Embedded mode ignite on spark for cache data lost issues

classic Classic list List threaded Threaded
2 messages Options
Reply | Threaded
Open this post in threaded view
|

Embedded mode ignite on spark for cache data lost issues

percent620
I will describe my issues detailed as below.
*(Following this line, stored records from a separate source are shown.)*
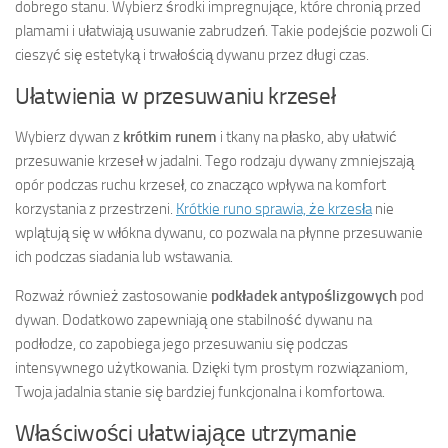
dobrego stanu. Wybierz środki impregnujące, które chronią przed
plamami i ułatwiają usuwanie zabrudzeń. Takie podejście pozwoli Ci
cieszyć się estetyką i trwałością dywanu przez długi czas.
Ułatwienia w przesuwaniu krzeseł
Wybierz dywan z
krótkim runem
i tkany na płasko, aby ułatwić
przesuwanie krzeseł w jadalni. Tego rodzaju dywany zmniejszają
opór podczas ruchu krzeseł, co znacząco wpływa na komfort
korzystania z przestrzeni.
Krótkie runo sprawia, że krzesła
nie
wplątują się w włókna dywanu, co pozwala na płynne przesuwanie
ich podczas siadania lub wstawania.
Rozważ również zastosowanie
podkładek antypoślizgowych
pod
dywan. Dodatkowo zapewniają one stabilność dywanu na
podłodze, co zapobiega jego przesuwaniu się podczas
intensywnego użytkowania. Dzięki tym prostym rozwiązaniom,
Twoja jadalnia stanie się bardziej funkcjonalna i komfortowa.
Właściwości ułatwiające utrzymanie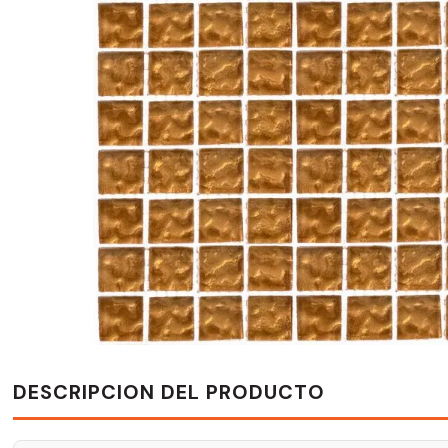
DESCRIPCION DEL PRODUCTO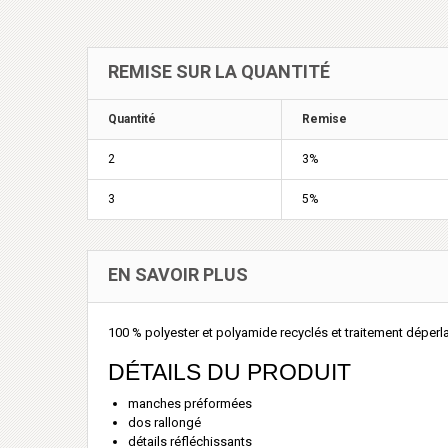
REMISE SUR LA QUANTITÉ
Quantité
Remise
2
3%
3
5%
EN SAVOIR PLUS
100 % polyester et polyamide recyclés et traitement déper
DÉTAILS DU PRODUIT
manches préformées
dos rallongé
détails réfléchissants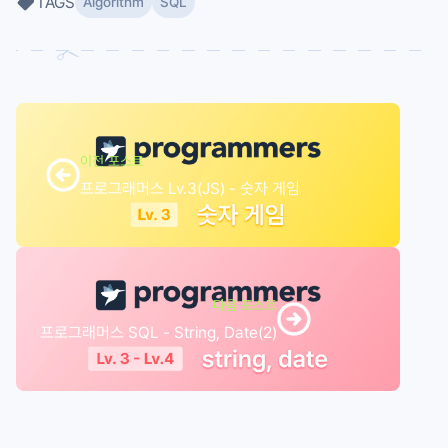
TAGS
Algorithm
SQL
이전 포스트
프로그래머스 Lv.3(JS) - 숫자 게임
다음 포스트
프로그래머스 SQL - String, Date(2)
I have the same code on two scenarios  but first one is correct and second one is not correct.

I'm studying ignite recent days but can't get correct result on this....Hopefully anyone can help me on this.

==============================
1、Run ignite with spark-shell
1)./spark-shell --jars /u01/xxx/apache-ignite-hadoop-1.6.0-bin/libs/ignite-core-1.6.0.jar,/u01/xxx/apache-ignite-hadoop-1.6.0-bin/libs/ignite-spark/ignite-spark-1.6.0.jar,/u01/xxx/apache-ignite-hadoop-1.6.0-bin/libs/cache-api-1.0.0.jar,/u01/xxx/apache-ignite-hadoop-1.6.0-bin/libs/ignite-log4j/ignite-log4j-1.6.0.jar,/u01/xxx/apache-ignite-hadoop-1.6.0-bin/libs/ignite-log4j/log4j-1.2.17.jar --packages org.apache.ignite:ignite-spark:1.6.0,org.apache.ignite:ignite-spring:1.6.0

2)running the following code on spark-shell
val ic = new IgniteContext[Int, Int](sc, () => new IgniteConfiguration(),false)
    val sharedRDD = ic.fromCache("sharedBaselineCacheRDD")
    val initalRDD = sc.parallelize(1 to 100000,10).map(i => (i, i))
    println("initalRDD.counter=/. " + initalRDD.count() +"\t partitionCounter=> " + initalRDD.partitions.size)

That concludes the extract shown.